He’s played many men of impact and importance — Satya’s Bhiku Mhatre to Gangs of Wasseypur’s Sardar Khan. In Aligarh, Manoj Bajpayee slips into the real-life shoes of Ramchandra Siras, a professor at Aligarh Muslim University who was sacked and humiliated and driven to suicide. t2 caught up with Bajpayee on the role for which he’s been getting high praise....
You’ve had a lot of screenings of Aligarh before release. What’s been the best thing that people have told you about your film?
The one consistent feedback that I have been getting is that the film has moved them beyond any explanation. Some of them are writing in to me the day after watching the film, confessing that they have spent a sleepless night. The story of Prof Siras’s life and what he had to go through because of his sexual preference has really impacted a lot of people. Whoever has watched it has told me that the story’s not leaving them… that’s an amazing, amazing feat for any film.
Did you have similar feelings when you first heard the story?
It’s very difficult to gauge how the audience will react to a film while you are making it, but from the moment I heard the story, I knew that this would be a special film in my career. I have played the gentlest person I have come across… a person who is totally filled with love… someone who doesn’t have a single evil bone in his body. I just felt whatever Siras was feeling while he was subjected to all that humiliation… but the impact on the audience is a whole lot more because they are watching the film in totality.
You apparently knew nothing about Prof Siras till you were approached for the role…
Nothing… absolutely nothing! Such a fine human being was so mercilessly plucked out from this planet… someone who deserved so much love and dignity and respect… and we didn’t even know about him. It just goes to show how little we know about the people who don’t matter to us. And that I didn’t know about Prof Siras is a big blot on me… I have no qualms in admitting that.
Hansal Mehta has told us how challenging making the film was, and not only from the point of view of its contentious material. Did you feel the same?
For sure. I have done a lot of challenging roles in my career and Aligarh definitely ranks somewhere at the top. The whole film has been a challenge… from directing to acting to scripting to even lighting and props. The characters are real and so are the locations and we were working in locations that you wouldn’t have seen in a film before.
But honestly, in the present scenario, the challenge that comes with a film happens after the film has been made! (Laughs) Besides the usual headache of how to market the film so that it reaches out to the maximum number of people, there’s also something bigger we have to contend with today… and that’s censorship. But I have learnt to live with it. Every filmmaker has learnt to deal with the unfairness of the censor board… and this is how it will continue and we will keep fighting.
You last worked with Hansal Mehta 16 years ago in Dil Pe Mat Le Yaar!! and he counts you as one of his closest friends. What was it like reuniting on set?
Both of us have evolved and matured in our personal and professional lives. He has a very evolved political view now and isn’t afraid of taking on the establishment. I respect him as a filmmaker and a person and one thing we both have in common is that we constantly strive for excellence in our work.

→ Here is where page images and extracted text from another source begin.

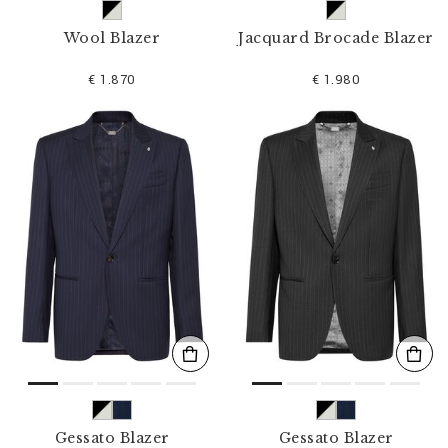
Wool Blazer
Jacquard Brocade Blazer
€ 1.870
€ 1.980
Gessato Blazer
Gessato Blazer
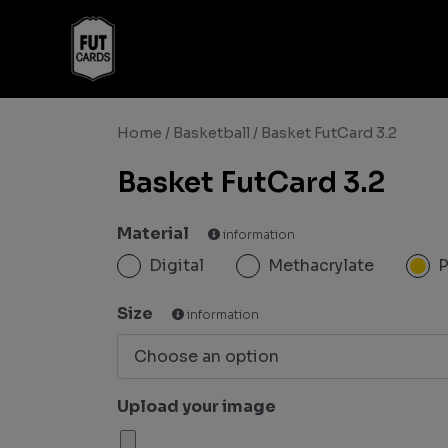
Home
/
Basketball
/ Basket FutCard 3.2
Basket FutCard 3.2
Material
information
Digital
Methacrylate
Size
information
Upload your image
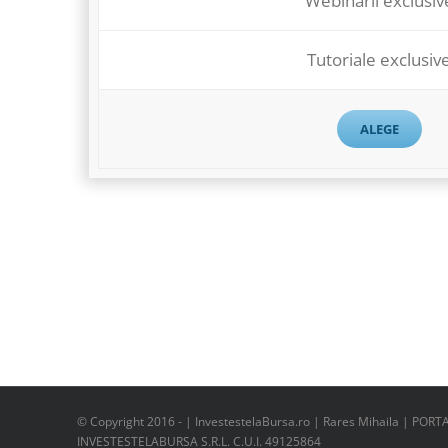
Webinarii exclusiv
Tutoriale exclusiv
ALEGE
© Copyright 2016 -
| InvestestelaBursa.ro | Rares Mihaila | PORT
INVESTESTELABURSA S.R.L. C.U.I. 49125864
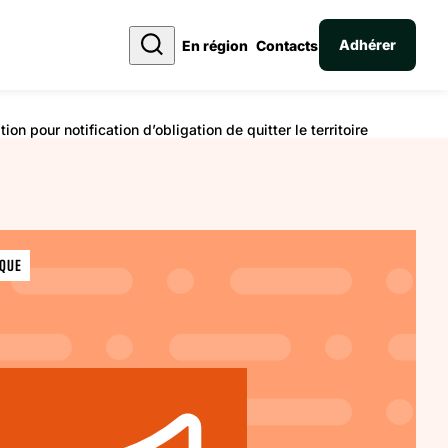
Adhérer
En région
Contacts
 pour notification d’obligation de quitter le territoire
IQUE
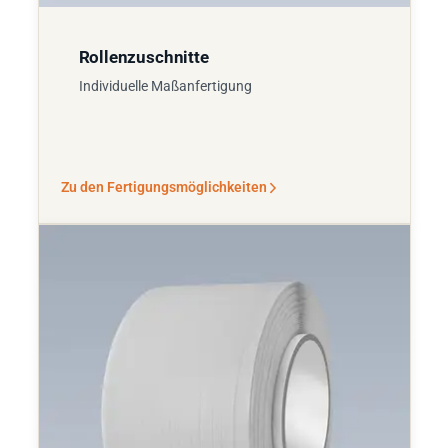
Rollenzuschnitte
Individuelle Maßanfertigung
Zu den Fertigungsmöglichkeiten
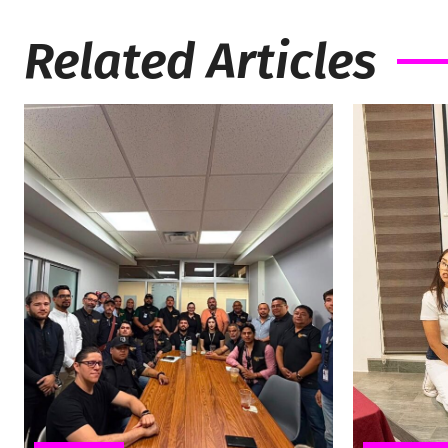
Related Articles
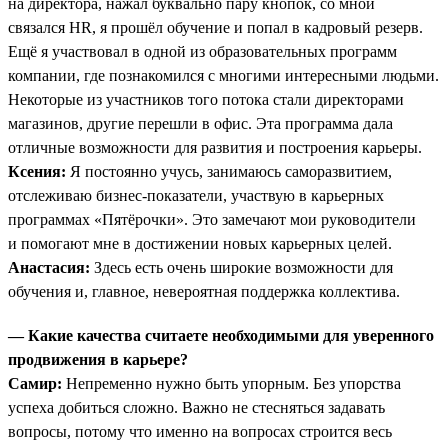
на директора, нажал буквально пару кнопок, со мной
связался HR, я прошёл обучение и попал в кадровый резерв.
Ещё я участвовал в одной из образовательных программ
компании, где познакомился с многими интересными людьми.
Некоторые из участников того потока стали директорами
магазинов, другие перешли в офис. Эта программа дала
отличные возможности для развития и построения карьеры.
Ксения:
Я постоянно учусь, занимаюсь саморазвитием,
отслеживаю бизнес-показатели, участвую в карьерных
программах «Пятёрочки». Это замечают мои руководители
и помогают мне в достижении новых карьерных целей.
Анастасия:
Здесь есть очень широкие возможности для
обучения и, главное, невероятная поддержка коллектива.
— Какие качества считаете необходимыми для уверенного
продвижения в карьере?
Самир:
Непременно нужно быть упорным. Без упорства
успеха добиться сложно. Важно не стесняться задавать
вопросы, потому что именно на вопросах строится весь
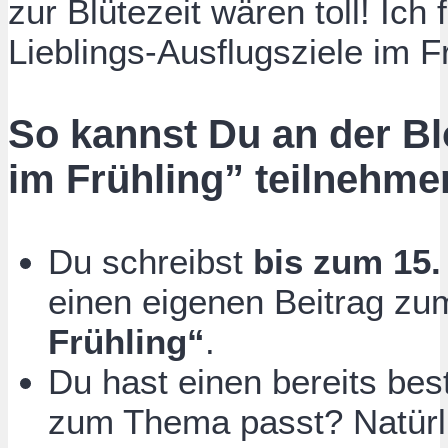
zur Blütezeit wären toll! Ich
Lieblings-Ausflugsziele im F
So kannst Du an der Bl
im Frühling” teilnehme
Du schreibst
bis zum 15.
einen eigenen Beitrag z
Frühling“
.
Du hast einen bereits bes
zum Thema passt? Natürl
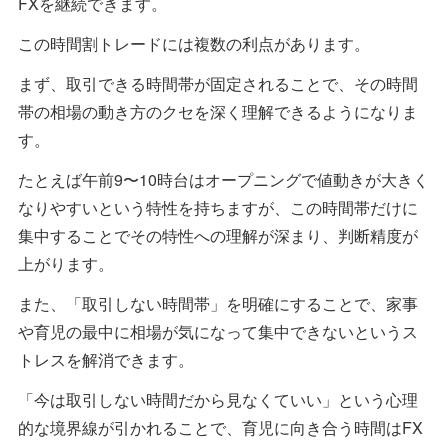
FXを継続できます。
この時間割トレードには複数の利点があります。
まず、取引できる時間帯が固定されることで、その時間
帯の相場の動き方のクセを深く理解できるようになりま
す。
たとえば午前9〜10時台はオープニングで値動きが大きく
なりやすいという特性を持ちますが、この時間帯だけに
集中することでその特性への理解が深まり、判断精度が
上がります。
また、「取引しない時間帯」を明確にすることで、家事
や育児の最中に相場が気になって集中できないというス
トレスを解消できます。
「今は取引しない時間だから見なくていい」という心理
的な境界線が引かれることで、育児に向き合う時間はFX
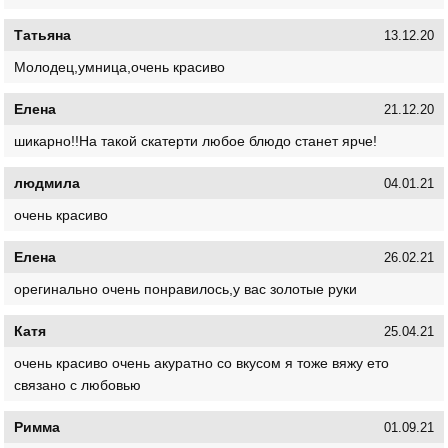
Татьяна
13.12.20
Молодец,умница,очень красиво
Елена
21.12.20
шикарно!!На такой скатерти любое блюдо станет ярче!
людмила
04.01.21
очень красиво
Елена
26.02.21
орегинально очень понравилось,у вас золотые руки
Катя
25.04.21
очeнь красиво очeнь акуратно со вкусом я тожe вяжу eто
связано с любовью
Римма
01.09.21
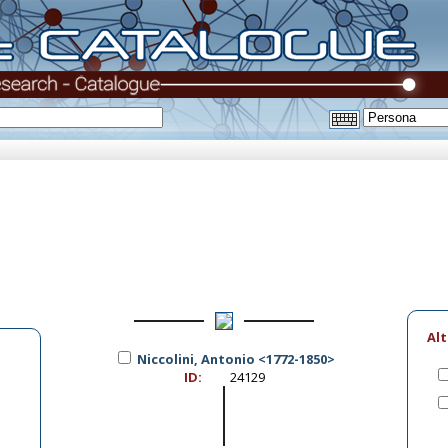
Al
Niccolini, Antonio <1772-1850>
ID:
24129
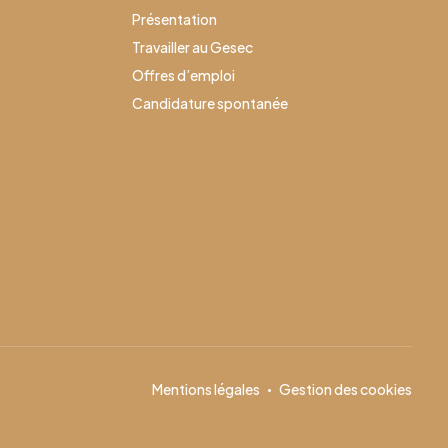
Présentation
Travailler au Gesec
Offres d’emploi
Candidature spontanée
Mentions légales
Gestion des cookies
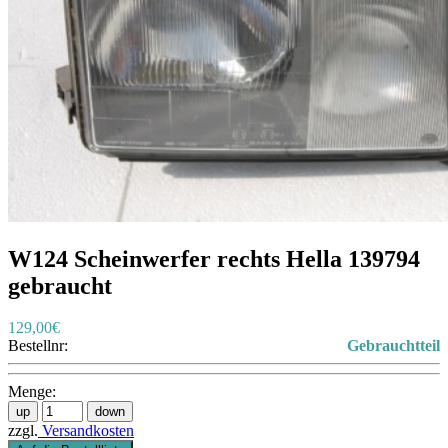
W124 Scheinwerfer rechts Hella 139794
gebraucht
129,00€
Bestellnr:
Gebrauchtteil
Menge:
zzgl.
Versandkosten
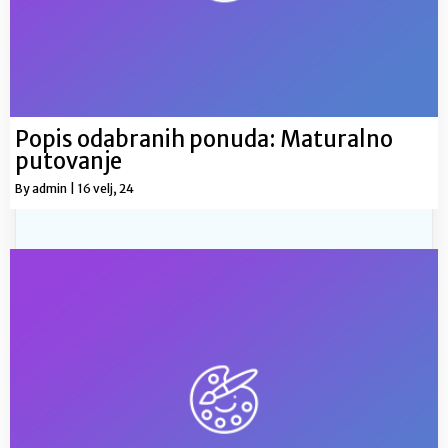
Popis odabranih ponuda: Maturalno
putovanje
By
admin
|
16
velj, 24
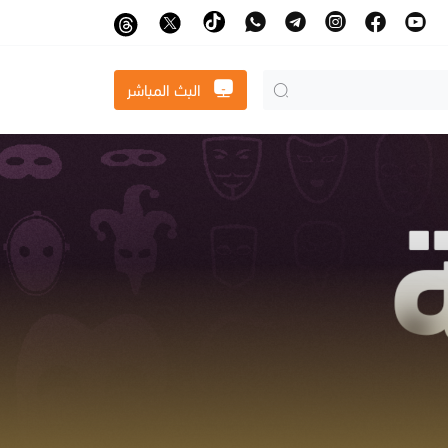
البث المباشر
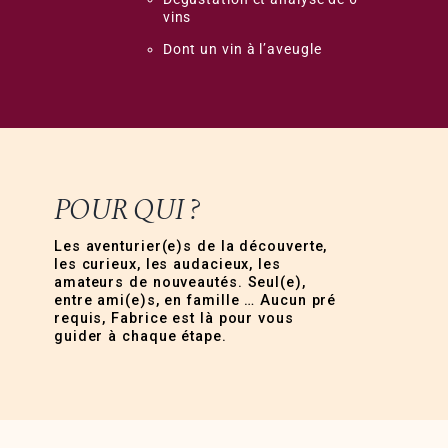
vins
Dont un vin à l’aveugle
POUR QUI ?
Les aventurier(e)s de la découverte,
les curieux, les audacieux, les
amateurs de nouveautés. Seul(e),
entre ami(e)s, en famille … Aucun pré
requis, Fabrice est là pour vous
guider à chaque étape.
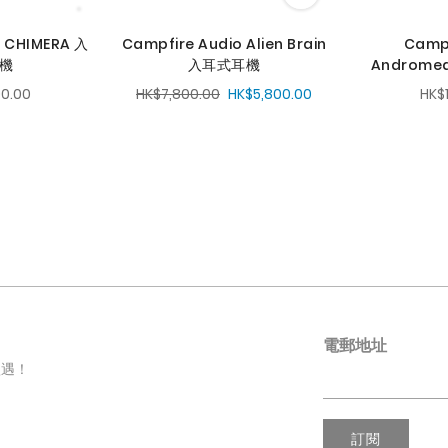
o CHIMERA 入
Campfire Audio Alien Brain
Campf
機
入耳式耳機
Androme
0.00
HK$7,800.00
HK$5,800.00
HK$
電郵地址
禮遇！
訂閱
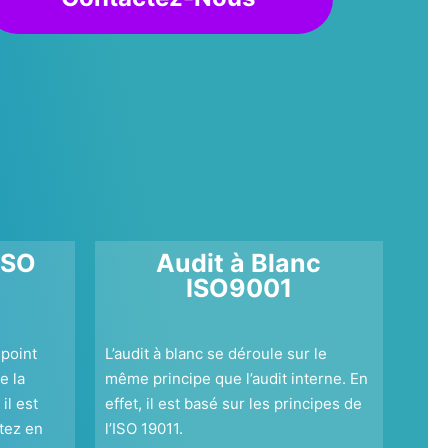
ISO
Audit à Blanc
ISO9001
 point
L’audit à blanc se déroule sur le
e la
même principe que l’audit interne. En
il est
effet, il est basé sur les principes de
tez en
l’ISO 19011.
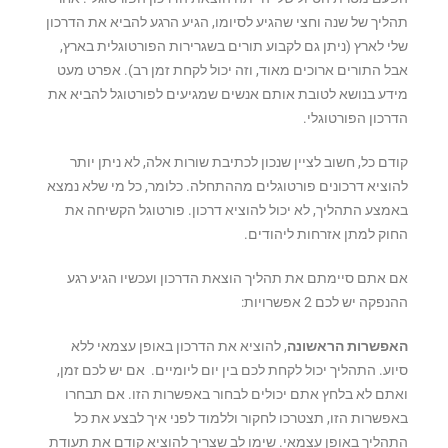
תהליך של שנה וחצי שהגיע לסיומו, הגיע הרגע להביא את הדרכון
שלי לארץ (ניתן גם לקבוע תורים בשגרירות הפורטוגלית בארץ,
אבל התורים ארוכים מאוד, וזה יכול לקחת זמן רב). אפרט מעט
מידע בנושא לטובת אותם אנשים שמגיעים לפורטוגל להביא את
הדרכון הפורטוגלי.
קודם כל, חשוב לציין שנכון לכתיבת שורות אלה, לא ניתן יותר
להוציא דרכונים פורטוגלים מההתחלה. כלומר, כל מי שלא נמצא
באמצע התהליך, לא יכול להוציא דרכון. פורטוגל הקשיחה את
החוק למתן אזרחות ליהודים.
אם אתם סיימתם את תהליך הוצאת הדרכון ועכשיו הגיע רגע
ההנפקה יש לכם 2 אפשרויות:
האפשרות הראשונה
, להוציא את הדרכון באופן עצמאי ללא
סיוע. התהליך יכול לקחת לכם בין יום ליומיים. אם יש לכם זמן,
ואתם לא בלחץ אתם יכולים לבחור באפשרות הזו. אם תבחרו
באפשרות הזו, תצטרכו לחקור וללמוד לפני איך לבצע את כל
התהליך באופן עצמאי. שימו לב שצריך להוציא קודם את תעודת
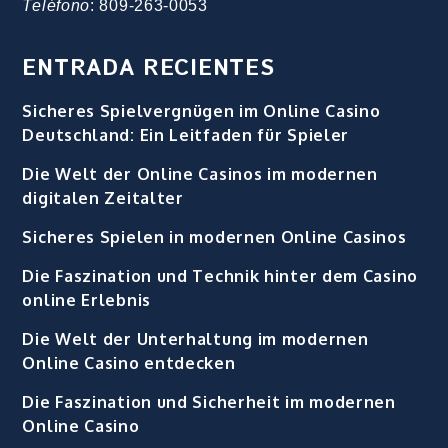
Teléfono
: 809-263-0053
ENTRADA RECIENTES
Sicheres Spielvergnügen im Online Casino
Deutschland: Ein Leitfaden für Spieler
Die Welt der Online Casinos im modernen
digitalen Zeitalter
Sicheres Spielen in modernen Online Casinos
Die Faszination und Technik hinter dem Casino
online Erlebnis
Die Welt der Unterhaltung im modernen
Online Casino entdecken
Die Faszination und Sicherheit im modernen
Online Casino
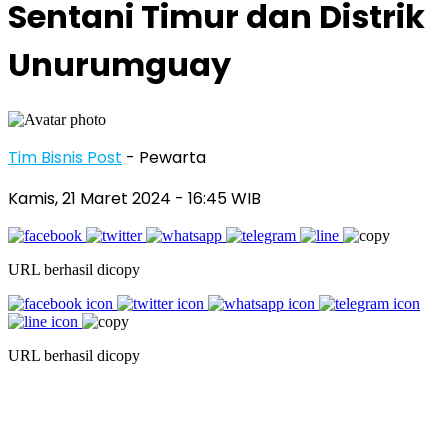
Sentani Timur dan Distrik
Unurumguay
Tim Bisnis Post
- Pewarta
Kamis, 21 Maret 2024
- 16:45 WIB
URL berhasil dicopy
URL berhasil dicopy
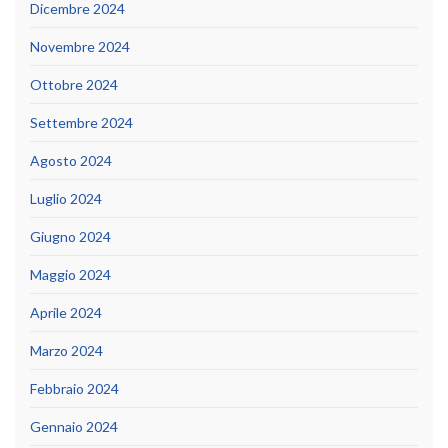
Dicembre 2024
Novembre 2024
Ottobre 2024
Settembre 2024
Agosto 2024
Luglio 2024
Giugno 2024
Maggio 2024
Aprile 2024
Marzo 2024
Febbraio 2024
Gennaio 2024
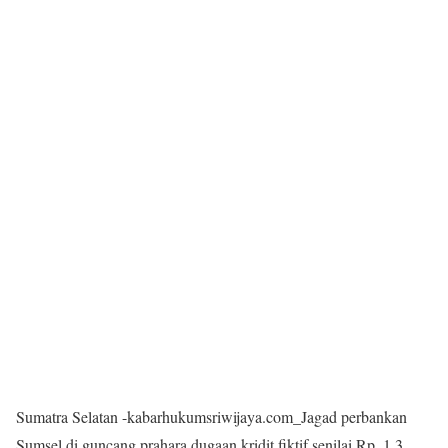
Sumatra Selatan -kabarhukumsriwijaya.com_Jagad perbankan
Sumsel di guncang prahara dugaan kridit fiktif senilai Rp. 1,3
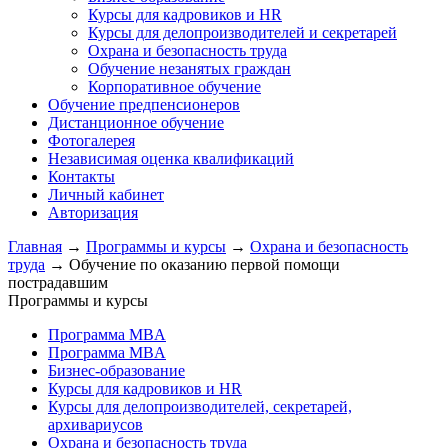
Курсы для кадровиков и HR
Курсы для делопроизводителей и секретарей
Охрана и безопасность труда
Обучение незанятых граждан
Корпоративное обучение
Обучение предпенсионеров
Дистанционное обучение
Фотогалерея
Независимая оценка квалификаций
Контакты
Личный кабинет
Авторизация
Главная
→
Программы и курсы
→
Охрана и безопасность
труда
→
Обучение по оказанию первой помощи
пострадавшим
Программы и курсы
Программа MBA
Программа MBA
Бизнес-образование
Курсы для кадровиков и HR
Курсы для делопроизводителей, секретарей,
архивариусов
Охрана и безопасность труда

There is a constant hunger in both of us to go one step up every time we make a new film. He’s been a close friend for 22 years… he was one of my first friends when I relocated from Delhi to Bombay. Our friendship is based on trust and affection and complete respect for each other.
Finally, what’s the big message of Aligarh for the viewer?
This film is going to be quite an education and will shatter many myths associated with homosexuality that are unnecessarily propagated in our country. The film constantly says that members of the gay community are just normal people… just like us. The film shatters a lot of stereotypes and I am hopeful it will change a lot of mindsets. The big message of Aligarh is that judge a person for what he is and not what his preference in his bedroom is.